Game of Life 中制造了什么?
Game of Life 中大多数“具有工程意义”的结构在某种程度上是持久的。 最简单的是保持不变的结构,一些小的例子是:
是的,Game of Life 中的结构已被赋予各种(通常是异想天开的)名称,我将在此处使用它们。 (按照这种思路,Game of Life 中保持不变的结构通常被称为“still lifes”。)

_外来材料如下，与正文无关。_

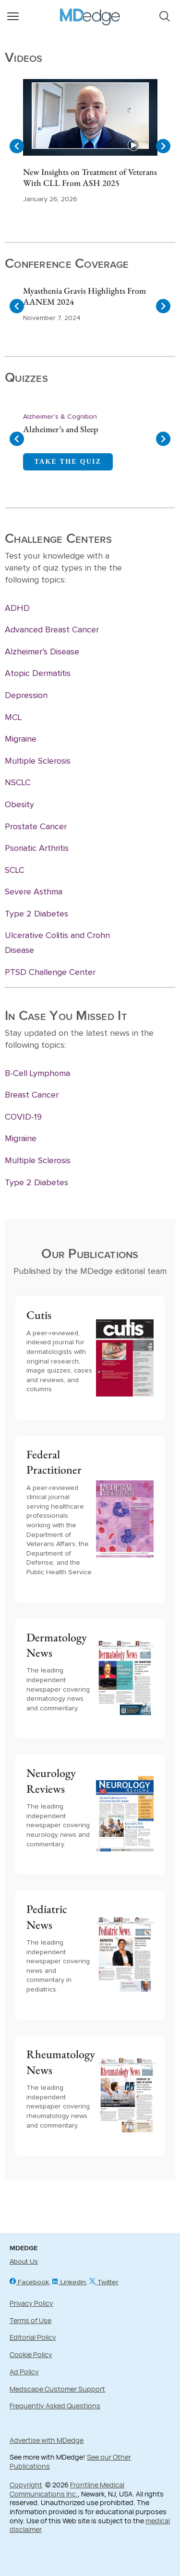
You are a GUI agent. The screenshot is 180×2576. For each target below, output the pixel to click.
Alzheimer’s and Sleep (60, 429)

除了保持不变的结构外,还有产生周期性模式的“oscillators”:
我们将在下面更详细地讨论振荡器,但这里有一些示例(现在我们包括一个显示“轨迹”的可视化):
在我们的结构类别库存中,下一个是“gliders”(或通常是“spaceships”):每次循环时都会移动的结构。 一个典型的例子是 基本 glider,它每 4 步采用相同的形式——在水平移动 1 个单元格和垂直移动 1 个单元格后:
这里有一些这种“spaceship”风格结构的小例子:
Still lifes、oscillators 和 spaceships 是在典型随机初始条件下幸存下来的“ash”中看到的大部分内容。 例如,我们在上一节中看到的演变的最终结果(在 1103 步之后)包括:
到目前为止,我们所看到的结构都是在 Game of Life 发明后不久发现的; 事实上,几乎在计算机上模拟后立即发现。 但它们都具有的一个共同特征是它们不会系统地增长; 它们总是返回到相同数量的黑色单元格。 因此,早期的惊喜之一(在 1970 年)是发现了一种每 30 步永远射出一个 glider 的“glider gun”:
给人一种 Game of Life“技术”进步的感觉的是,发现了一种 “更高效”的 glider gun(周期为 15),但仅在 2024 年,即前一个 glider gun 出现 54 年后:
在 Game of Life 的早期历史中迅速发现的另一种结构是“puffer”——一种“在身后留下碎片”的“spaceship”(在这种情况下,每 128 步):
但有了这些“组件”,你能构建什么? 早期构建的东西是“breeder”,它使用 glider 流来创建 glider gun,而 glider gun 本身随后会生成 glider 流:
原始模式覆盖约 25 万个单元格(其中 4060 个是黑色的)。 运行 1000 步后,我们看到它构建了一个包含数量呈二次方增长的 glider 的三角形:
好的,但是知道原则上可以“填充增长的空间区域”,是否有更有效的方法来做到这一点? 正如 1993 年发现的那样,令人惊讶的简单答案是肯定的:
那么,在 Game of Life 中还能构建哪些其他类型的东西? 很多,甚至从我们到目前为止所看到的简单结构中也可以构建。 例如,这是一个 构建用于计算质数的模式
仅当 n 是质数时,才在步骤 100 + 120 n 时发出一个“lightweight spaceship”。 当它在“时空中”查看时,它的工作原理就更明显了; 实际上,它 正在运行一个筛子,其中所有数字的所有倍数都被实例化为 glider 流,这些 glider 流会击落非质数位置生成的 spaceship:
如果我们查看这里的原始模式,它只是由相当简单的结构集合组成:
实际上,像这样的结构已被用于构建各种东西,包括例如 Turing machine emulators——以及 Game of Life 本身的 emulator,其中此 499×499 模式对应于单个模拟的 Life 单元:
这两个最后的模式都是在 20 世纪 90 年代构建的——由自 20 世纪 70 年代初以来就已知的组件构建。 正如我们所看到的——它们很大(而且很复杂)。 但它们需要这么大吗? 计算等价原理的教训之一是,在计算宇宙中,几乎总有一种方法可以“做同样多的事情,但用更少的资源”。 事实上,在 Game of Life 中,过去几十年中已经沿着这些思路进行了许多许多发现。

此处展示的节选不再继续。